GRanges Object Input

library(PIPETS)
library(BiocGenerics)
library(GenomicRanges)
#GRanges object input
#When run on GRanges objects, PIPETS also outputs the strand split GRanges objects to a list for the user
#The first item in the list are the + strand reads, and the second are the - strand reads
GRanges_Object <- read.delim(file = "PIPETS_TestData.bed",
        header = FALSE, stringsAsFactors = FALSE)

GRanges_Object <- GRanges(seqnames = GRanges_Object$V1,
        ranges = IRanges(start = GRanges_Object$V2,end = GRanges_Object$V3
        ),score = GRanges_Object$V5 ,strand = GRanges_Object$V6)

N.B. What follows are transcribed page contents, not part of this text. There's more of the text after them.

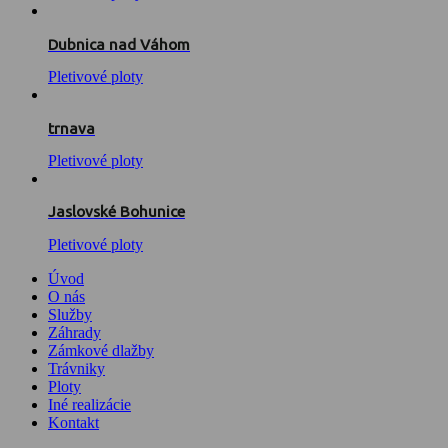
Dubnica nad Váhom
Pletivové ploty
trnava
Pletivové ploty
Jaslovské Bohunice
Pletivové ploty
Úvod
O nás
Služby
Záhrady
Zámkové dlažby
Trávniky
Ploty
Iné realizácie
Kontakt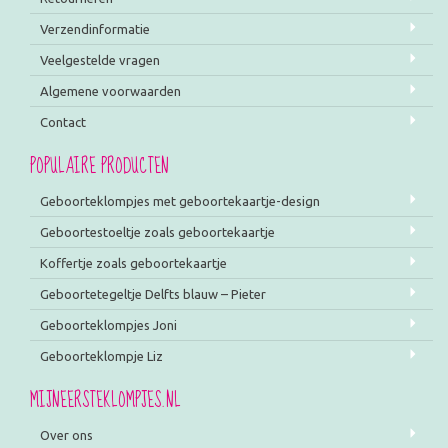
Verzendinformatie
Veelgestelde vragen
Algemene voorwaarden
Contact
POPULAIRE PRODUCTEN
Geboorteklompjes met geboortekaartje-design
Geboortestoeltje zoals geboortekaartje
Koffertje zoals geboortekaartje
Geboortetegeltje Delfts blauw – Pieter
Geboorteklompjes Joni
Geboorteklompje Liz
MIJNEERSTEKLOMPJES.NL
Over ons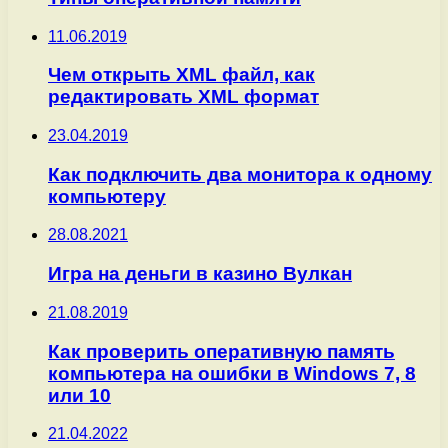
11.06.2019
Чем открыть XML файл, как
редактировать XML формат
23.04.2019
Как подключить два монитора к одному
компьютеру
28.08.2021
Игра на деньги в казино Вулкан
21.08.2019
Как проверить оперативную память
компьютера на ошибки в Windows 7, 8
или 10
21.04.2022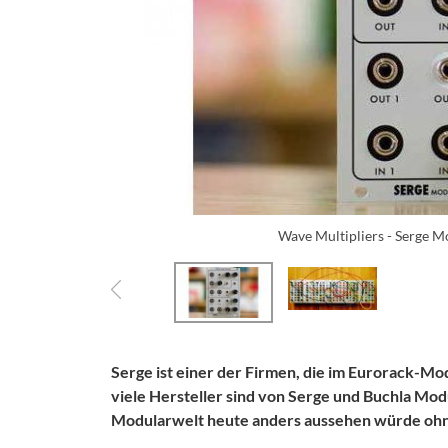
Wave Multipliers - Serge 
Serge ist einer der Firmen, die im Eurorack-M
viele Hersteller sind von Serge und Buchla Modul
Modularwelt heute anders aussehen würde ohne 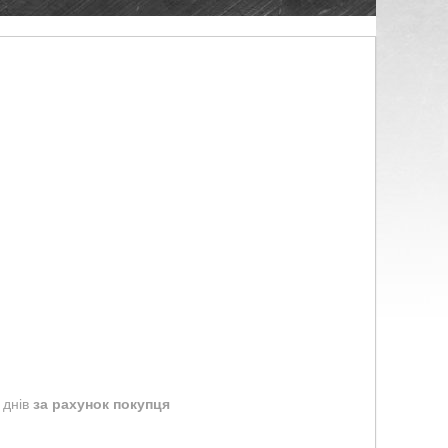
 днів
за рахунок покупця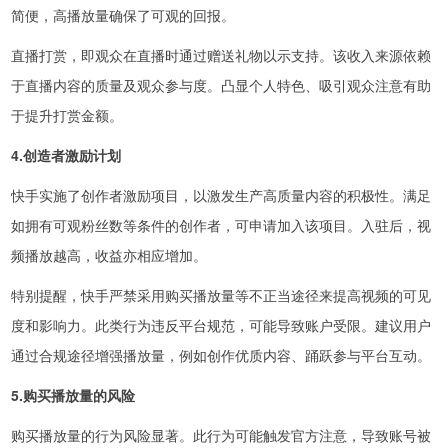
简便，高播放量确保了可观的回报。
直播打赏，即观众在直播时通过赠送礼物以示支持。该收入来源依赖
于直播内容的质量及观众参与度。凸显个人特色、吸引观众注意有助
于提升打赏金额。
4.创造者激励计划
快手实施了创作者激励项目，以激发生产高质量内容的积极性。满足
如拥有可观粉丝数等条件的创作者，可申请加入该项目。入驻后，视
频播放越高，收益亦相应增加。
特别提醒，快手严禁采用购买播放量等不正当途径来提高视频的可见
度和影响力。此类行为违反平台规范，可能导致账户受限。建议用户
通过合规途径增强播放量，例如创作优质内容、踊跃参与平台互动。
5.购买播放量的风险
购买播放量的行为风险显著。此行为可能触发官方注意，导致账号被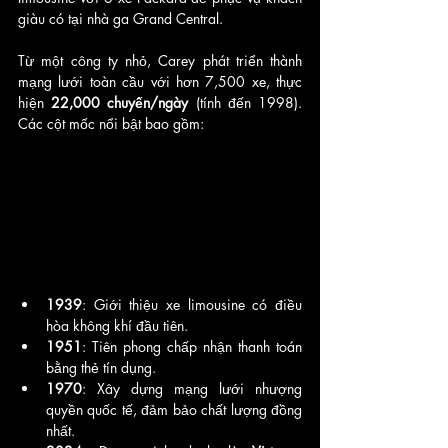
giàu có tại nhà ga Grand Central. 
Từ một công ty nhỏ, Carey phát triển thành 
mạng lưới toàn cầu với hơn 7,500 xe, thực 
hiện 
22,000 chuyến/ngày
 (tính đến 1998). 
Các cột mốc nổi bật bao gồm:
1939
: Giới thiệu xe limousine có điều 
hòa không khí đầu tiên.
1951
: Tiên phong chấp nhận thanh toán 
bằng thẻ tín dụng.
1970
: Xây dựng mạng lưới nhượng 
quyền quốc tế, đảm bảo chất lượng đồng 
nhất.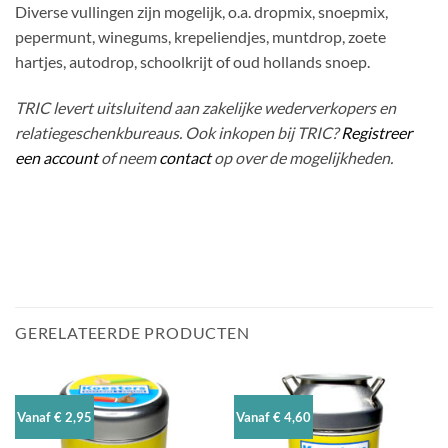
Diverse vullingen zijn mogelijk, o.a. dropmix, snoepmix,
pepermunt, winegums, krepeliendjes, muntdrop, zoete
hartjes, autodrop, schoolkrijt of oud hollands snoep.
TRIC levert uitsluitend aan zakelijke wederverkopers en
relatiegeschenkbureaus. Ook inkopen bij TRIC?
Registreer
een account
of neem
contact
op over de mogelijkheden.
GERELATEERDE PRODUCTEN
Vanaf € 2,95
Vanaf € 4,60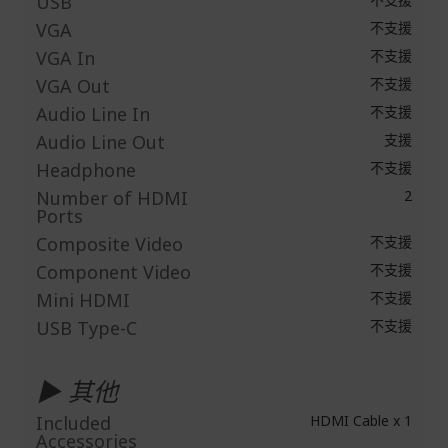
USB
VGA
不支援
VGA In
不支援
VGA Out
不支援
Audio Line In
不支援
Audio Line Out
支援
Headphone
不支援
Number of HDMI
2
Ports
Composite Video
不支援
Component Video
不支援
Mini HDMI
不支援
USB Type-C
不支援
▶ 其他
Included
HDMI Cable x 1
Accessories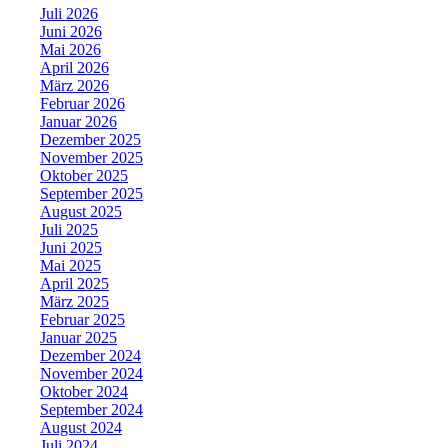
Juli 2026
Juni 2026
Mai 2026
April 2026
März 2026
Februar 2026
Januar 2026
Dezember 2025
November 2025
Oktober 2025
September 2025
August 2025
Juli 2025
Juni 2025
Mai 2025
April 2025
März 2025
Februar 2025
Januar 2025
Dezember 2024
November 2024
Oktober 2024
September 2024
August 2024
Juli 2024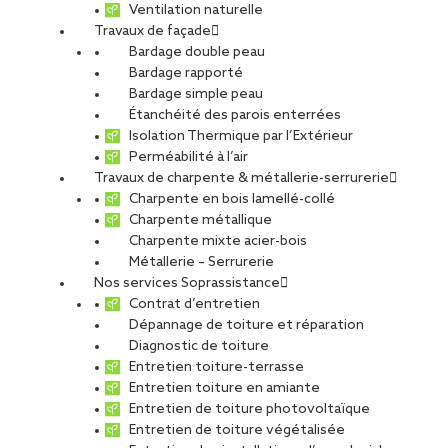
matières premières naturelles, le fer et le carbone. Il existe trois
Ventilation naturelle
grandes familles d’aciers : les aciers non-alliés, les aciers
Travaux de façade
faiblement alliés et les aciers fortement alliés. Les produits en acier
Bardage double peau
utilisés en construction métallique présentent des caractéristiques
Bardage rapporté
mécaniques et physiques qui interviennent dans les calculs de
Bardage simple peau
résistance des matériaux. En neuf comme en réhabilitation, ce
Étanchéité des parois enterrées
type d’ouvrage répond à des problématiques de charges, de
Isolation Thermique par l’Extérieur
résistance, de volumes et d’esthétisme.
Perméabilité à l’air
Travaux de charpente & métallerie-serrurerie
Charpente en bois lamellé-collé
Charpente métallique
Charpente mixte acier-bois
Métallerie – Serrurerie
Nos services Soprassistance
Matériau de l’éco-construction indéfiniment recyclable, l’acier est
Contrat d’entretien
présent dans toutes les typologies d’ouvrages des plus simples
Dépannage de toiture et réparation
aux plus complexes : immeubles de bureaux, industries et
Diagnostic de toiture
logistiques, logements, réservoirs, lieux d’enseignement,
Entretien toiture-terrasse
équipements sportifs, culturels et de loisirs, gares et aéroports,
Entretien toiture en amiante
ponts et passerelles. Basée sur la distribution des efforts, avec
Entretien de toiture photovoltaïque
une précision millimétrée, la charpente métallique tient à une
Entretien de toiture végétalisée
spécificité. Jamais isolée du reste de la construction, elle est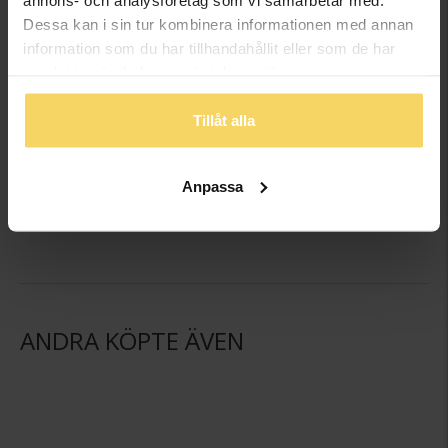
Dessa kan i sin tur kombinera informationen med annan
information som du har tillhandahållit eller som de har
samlat in när du har använt deras tjänster.
Tillåt alla
Halsband i äkta silver
Armband i äkta silver
GULDFYND
GULDFYND
Anpassa
349:-
298:-
ANDRA KÖPTE ÄVEN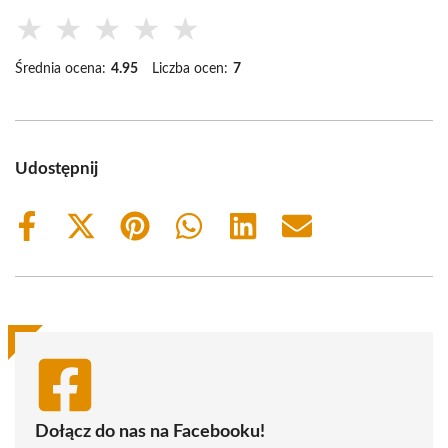
★
★
★
★
★
Średnia ocena:
4.95
Liczba ocen:
7
Udostępnij
Share
Share
Share
Share
Share
Share
on
on
on
on
on
on
Facebook
X
Pinterest
WhatsApp
LinkedIn
Email
(Twitter)
Dołącz do nas na Facebooku!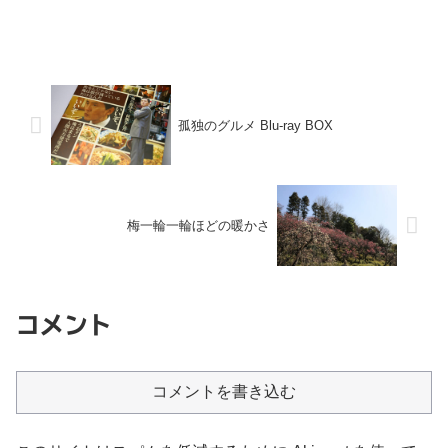
孤独のグルメ Blu-ray BOX
梅一輪一輪ほどの暖かさ
コメント
コメントを書き込む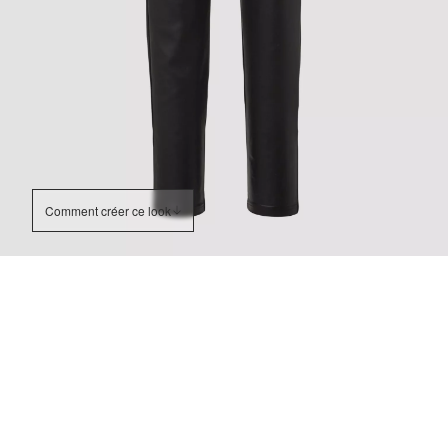
Comment créer ce look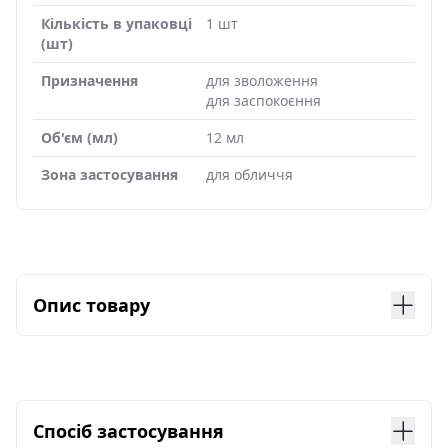
Кількість в упаковці
1 шт
(шт)
Призначення
для зволоження
для заспокоєння
Об'єм (мл)
12 мл
Зона застосування
для обличчя
Опис товару
Purito Seoul Wonder Releaf Centella Cream
Unscented — відновлювальний крем, що
містить екстракт центелли азіатської, відомий
своїми заспокійливими і протизапальними
властивостями. Засіб розроблений для людей з
Спосіб застосування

ResultsList <- PIPETS_FullRun(inputData = GRanges_Object, readScoreMinimum = 42, 
               OutputFileDir = tempdir(),
               OutputFileID = "ExampleResultsRun", inputDataFormat = "GRanges")

head(ResultsList)
## [[1]]
## GRanges object with 2232 ranges and 1 metadata column:
##           seqnames      ranges strand |     score
##              <Rle>   <IRanges>  <Rle> | <integer>
##      [1] NC_003028 29924-29982      + |        42
##      [2] NC_003028 29933-29991      + |        42
##      [3] NC_003028 29933-29991      + |        42
##      [4] NC_003028 30321-30379      + |        42
##      [5] NC_003028 30321-30379      + |        42
##      ...       ...         ...    ... .       ...
##   [2228] NC_003028 34660-34718      + |        42
##   [2229] NC_003028 34663-34721      + |        42
##   [2230] NC_003028 34663-34721      + |        42
##   [2231] NC_003028 34664-34722      + |        42
##   [2232] NC_003028 34665-34723      + |        42
##   -------
##   seqinfo: 1 sequence from an unspecified genome; no seqlengths
## 
## [[2]]
## GRanges object with 2864 ranges and 1 metadata column:
##           seqnames      ranges strand |     score
##              <Rle>   <IRanges>  <Rle> | <integer>
##      [1] NC_003028     641-699      - |        42
##      [2] NC_003028     642-700      - |        42
##      [3] NC_003028     643-701      - |        42
##      [4] NC_003028     648-706      - |        42
##      [5] NC_003028     648-706      - |        42
##      ...       ...         ...    ... .       ...
##   [2860] NC_003028 34665-34723      - |        42
##   [2861] NC_003028 34665-34723      - |        42
##   [2862] NC_003028 34665-34723      - |        42
##   [2863] NC_003028 34665-34723      - |        42
##   [2864] NC_003028 34665-34723      - |        42
##   -------
##   seqinfo: 1 sequence from an unspecified genome; no seqlengths

PIPETS Output

Per input Bed file, PIPETS will create 4 output files in the R directory. All output files will begin with the user defined file name.

First, PIPETS creates strand-split Bed files which it uses during analysis. PIPETS takes the input Bed file, separates the Plus-Strand (+) and the Complement-Strand (-) reads and counts how many reads are assigned to each genomic coordinate.